Colleague Hans Van Calster had been facing the same problems with related WCS layers a year earlier, and he wrote a function for it in the `inbospatial` package. We now refined the get_coverage_wcs() procedure to solve the mht issue.

Here is how to use it, for the same case as above:

bbox <- sf::st_bbox(
   c(xmin = 148000, xmax = 149000, ymin = 208000, ymax = 209000),
   crs = sf::st_crs(31370)
)
hopo_raster <- inbospatial::get_coverage_wcs(
  wcs = "dhmv",
  bbox = bbox,
  layername = "DHMVII_DTM_1m",
  version = "2.0.1",
  wcs_crs = "EPSG:31370",
  resolution = 1
)

plot(hopo_raster, col = gray.colors(256))

The function gives you quite some options of WCS layers to query data from.

WCS layer name reference
dtm EL.GridCoverage.DTM here
dsm EL.GridCoverage.DSM here
dhmv DHMVI_DTM_5m here
dhmv DHMVII_DTM_1m here
dhmv DHMVII_DSM_1m here

At a quick glance, we found that the dtm WCS seems to include canopy points, which is not according to definition; see here: https://www.neonscience.org/resources/learning-hub/tutorials/chm-dsm-dtm A general advice is to confirm your data for a region you know.

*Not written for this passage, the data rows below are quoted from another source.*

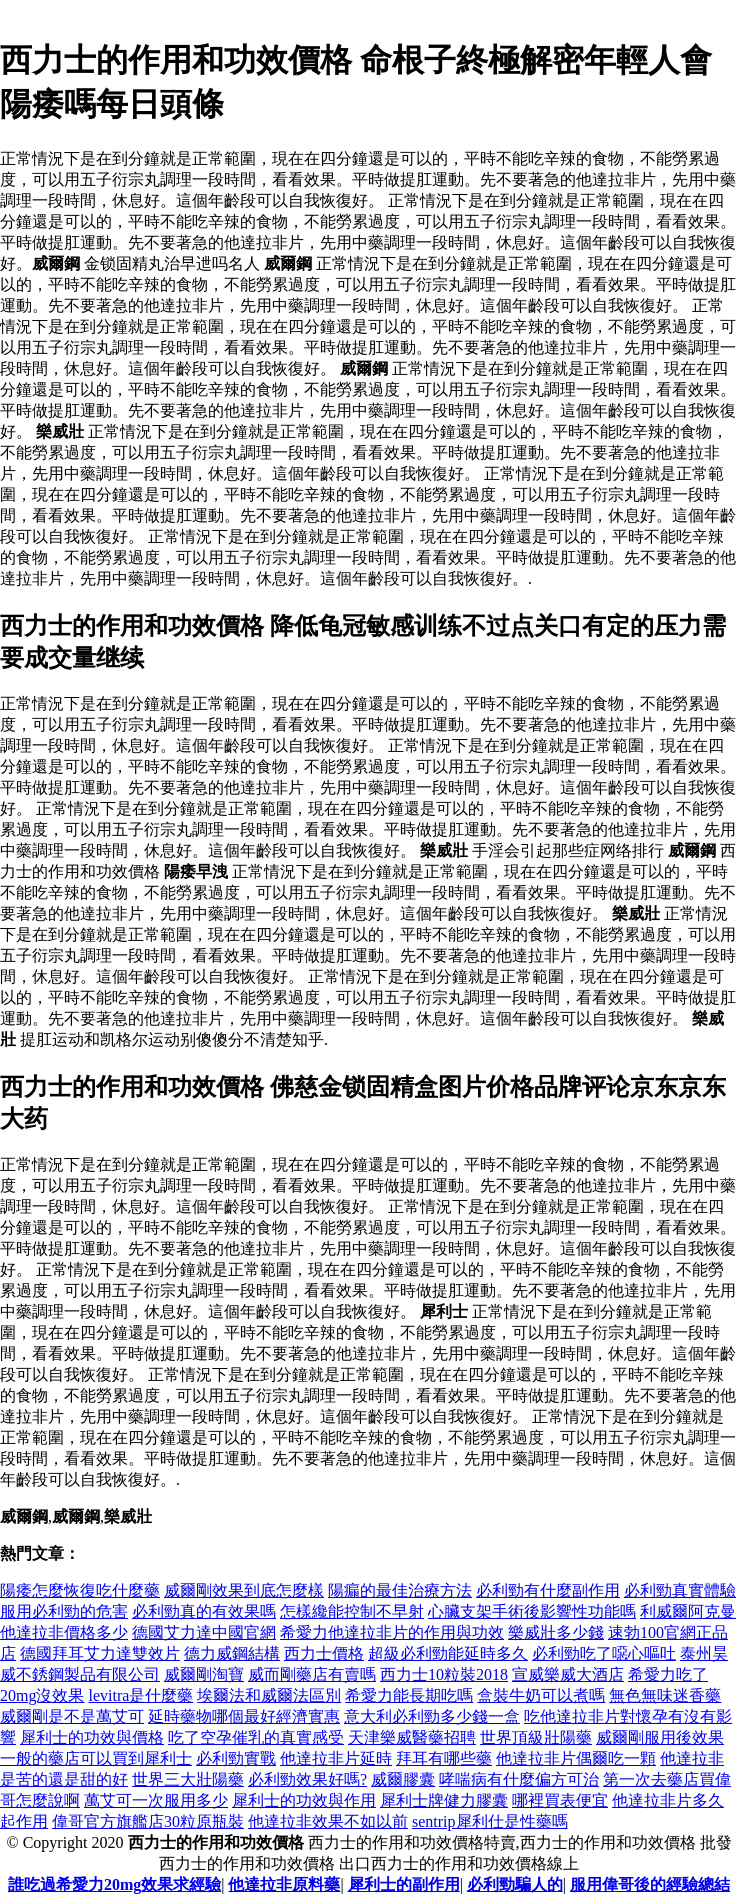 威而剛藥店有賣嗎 (312, 1674)
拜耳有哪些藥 (444, 1758)
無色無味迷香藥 (665, 1695)
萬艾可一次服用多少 (156, 1800)
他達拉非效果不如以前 (328, 1821)
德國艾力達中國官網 (204, 1632)
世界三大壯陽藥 (188, 1779)
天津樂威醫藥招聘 (412, 1737)
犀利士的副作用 (404, 1884)
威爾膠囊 (403, 1779)
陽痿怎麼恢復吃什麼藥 (80, 1590)
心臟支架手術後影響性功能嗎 (532, 1611)
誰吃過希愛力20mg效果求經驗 (114, 1884)
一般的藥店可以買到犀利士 (96, 1758)
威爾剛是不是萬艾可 (72, 1716)
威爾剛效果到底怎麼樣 (244, 1590)
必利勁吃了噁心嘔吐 (604, 1653)
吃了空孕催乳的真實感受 (256, 1737)
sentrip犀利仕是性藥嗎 (490, 1821)
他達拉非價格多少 (64, 1632)
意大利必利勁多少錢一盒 (432, 1716)
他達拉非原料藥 (284, 1884)
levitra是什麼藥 (140, 1695)
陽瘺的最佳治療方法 (400, 1590)
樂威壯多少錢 (556, 1632)
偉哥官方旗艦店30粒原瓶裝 (148, 1821)
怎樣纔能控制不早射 (352, 1611)
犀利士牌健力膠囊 (444, 1800)
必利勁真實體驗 (680, 1590)
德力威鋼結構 (232, 1653)
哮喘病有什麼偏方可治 (519, 1779)
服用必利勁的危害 (64, 1611)
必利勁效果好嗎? (307, 1779)
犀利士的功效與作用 (304, 1800)
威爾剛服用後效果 (660, 1737)
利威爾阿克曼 (688, 1611)
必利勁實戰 (236, 1758)
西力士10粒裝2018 (444, 1674)
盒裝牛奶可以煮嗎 (541, 1695)
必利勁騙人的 (515, 1884)
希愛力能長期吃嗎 (409, 1695)
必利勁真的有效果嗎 (204, 1611)
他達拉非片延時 (336, 1758)
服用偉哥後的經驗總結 (650, 1884)
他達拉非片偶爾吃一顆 (576, 1758)
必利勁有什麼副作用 (548, 1590)
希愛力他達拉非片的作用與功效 (392, 1632)
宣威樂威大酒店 (568, 1674)
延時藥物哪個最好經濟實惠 (244, 1716)
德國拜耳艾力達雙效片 (100, 1653)
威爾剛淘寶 (204, 1674)
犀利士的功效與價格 (92, 1737)
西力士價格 (324, 1653)
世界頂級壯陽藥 (536, 1737)
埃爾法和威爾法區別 (269, 1695)
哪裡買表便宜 (560, 1800)
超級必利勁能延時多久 (448, 1653)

In addition, there are oi-omz and oi-omw for “zummer” and winter ortho-mosaic images.

The burden of choice!

Post Mortem

The value of this vignette seems to be limited: in essence, it provides the specific query function arguments for elevation model queries with the geo.api WCS of the Flemish digital services. Quite a niche use case.

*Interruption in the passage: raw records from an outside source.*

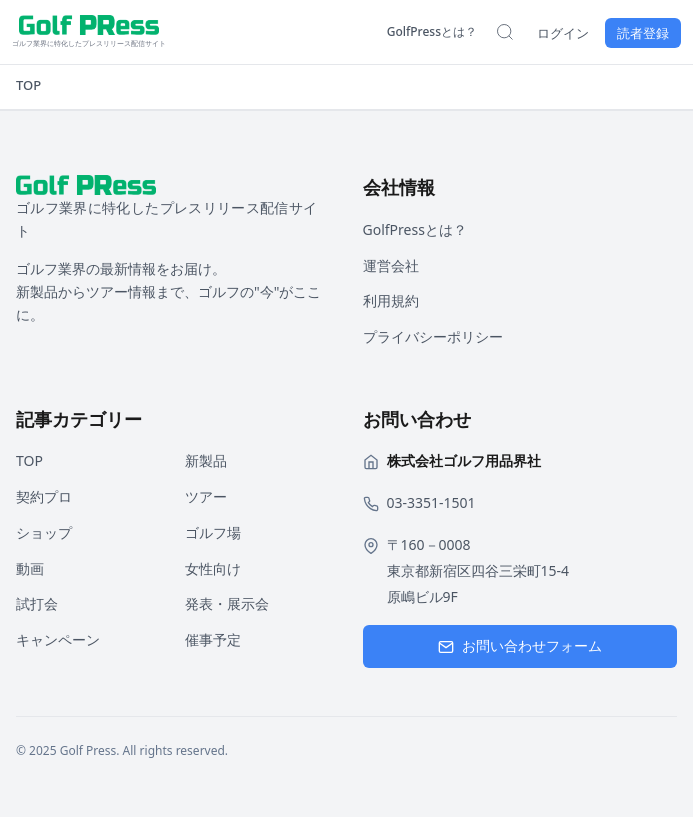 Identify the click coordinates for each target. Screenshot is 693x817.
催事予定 (213, 639)
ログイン (563, 33)
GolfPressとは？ (432, 31)
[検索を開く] (505, 32)
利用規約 (391, 300)
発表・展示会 (227, 603)
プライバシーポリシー (433, 336)
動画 (30, 568)
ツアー (206, 496)
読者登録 (643, 33)
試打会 (37, 603)
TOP (28, 85)
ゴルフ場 (213, 532)
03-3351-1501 (431, 502)
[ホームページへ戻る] (89, 32)
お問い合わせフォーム (520, 645)
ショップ (44, 532)
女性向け (213, 568)
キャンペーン (58, 639)
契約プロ (44, 496)
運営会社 (391, 265)
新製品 (206, 460)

However, this is also a story of tracing errors in existing tools, and scraping other tools for hints.

Can we actually trace the error back to a source? It was pure co-incidence that QGIS provided a working link, or are there general strategies? As colleague @florisvdh pointed out, QGIS generally has good heuristics to infer a web service URL, and choose parameter values which work. Once a web service layer is successfully loaded in QGIS, one can inspect URLs and metadata in the layer properties. The QGIS dialogue to add a web service layer is also helpful in exploring available layers of a web service.

In retrospective, the initial issue was worsened by unfavourable circumstances.

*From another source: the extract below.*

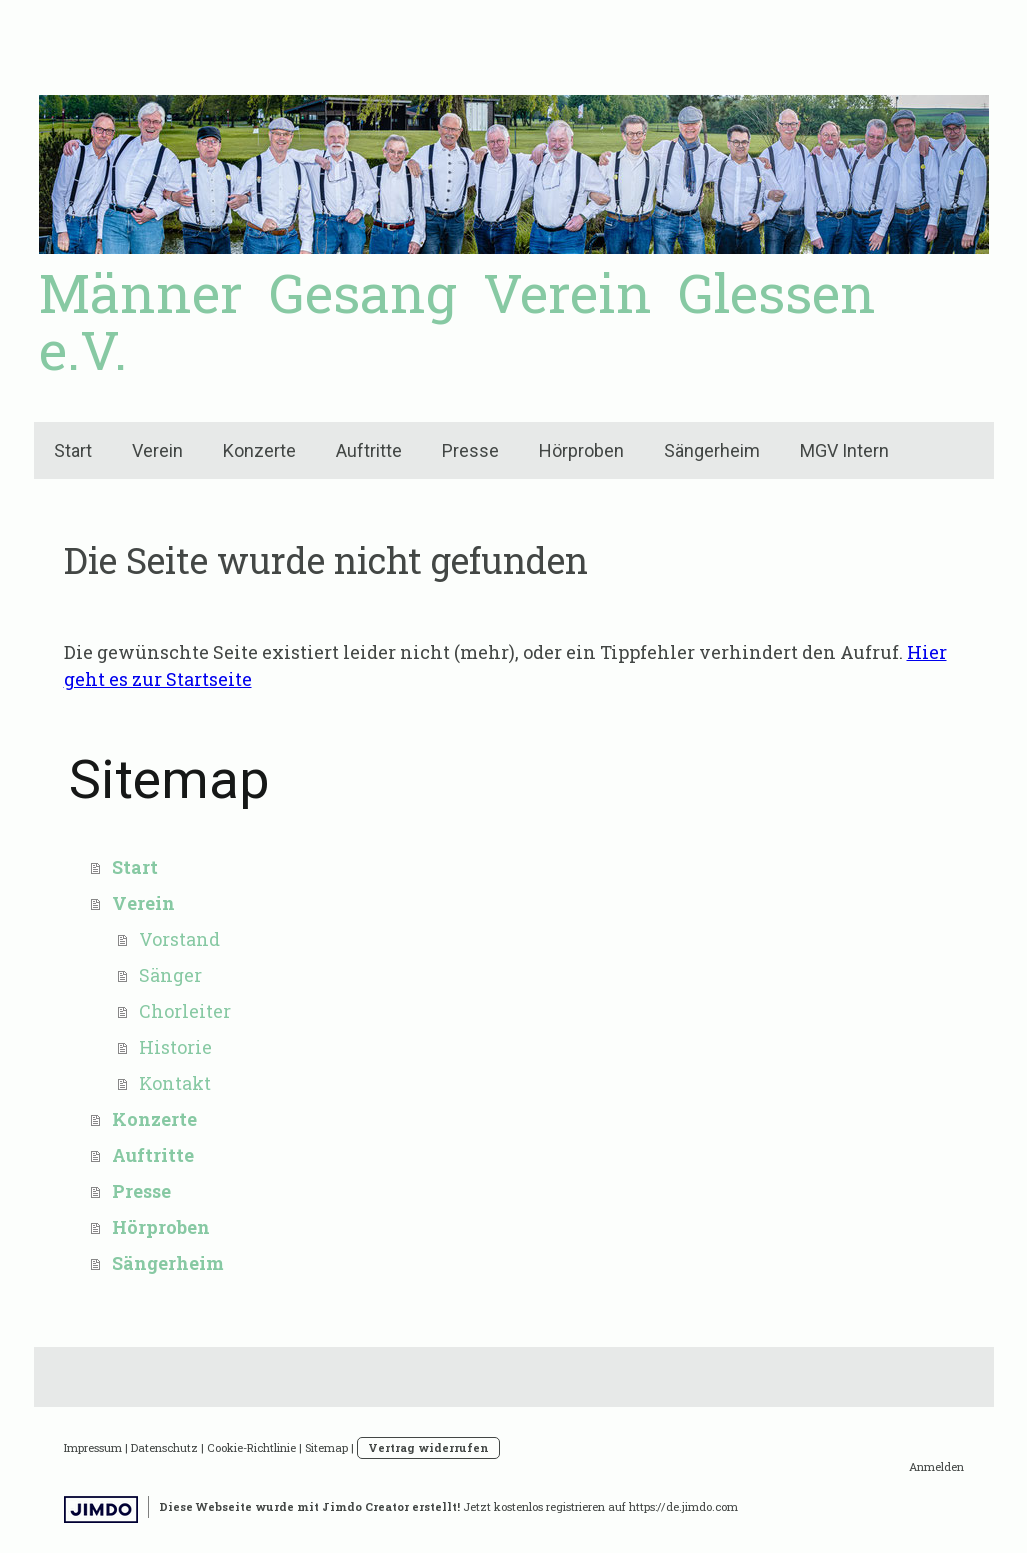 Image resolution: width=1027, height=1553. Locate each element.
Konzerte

  • ows4R retrieved a file and produced an error; another error was only thrown downstream. Neither ows4R, nor terra, sf, rasterio, or qgis were able to handle mht files. This lack of support questions the WCS design choice of packing and sending an mht.
  • Documentation for the geo.api.vlaanderen.be WCS is lacking (or I did not find it); in particularly I missed usage examples, vignettes, or tests.

The colleagues at Digitaal Vlaanderen or the DHMV group certainly had enough work on their table, yet more documentation would be desirable. Same for ows4R, judging by their github issue list (see e.g. this one). On the other hand, QGIS is free- and open source, its queries seem to be well maintained and are accessible, errors are transparent, I could have read the source code - a good example piece of software.

Yet in general, if you run into issues like this, do not hesitate to contact support or file a github issue. You should not need to fuzz a WCS.

Thank you for reading, and may all your spatial queries be successful!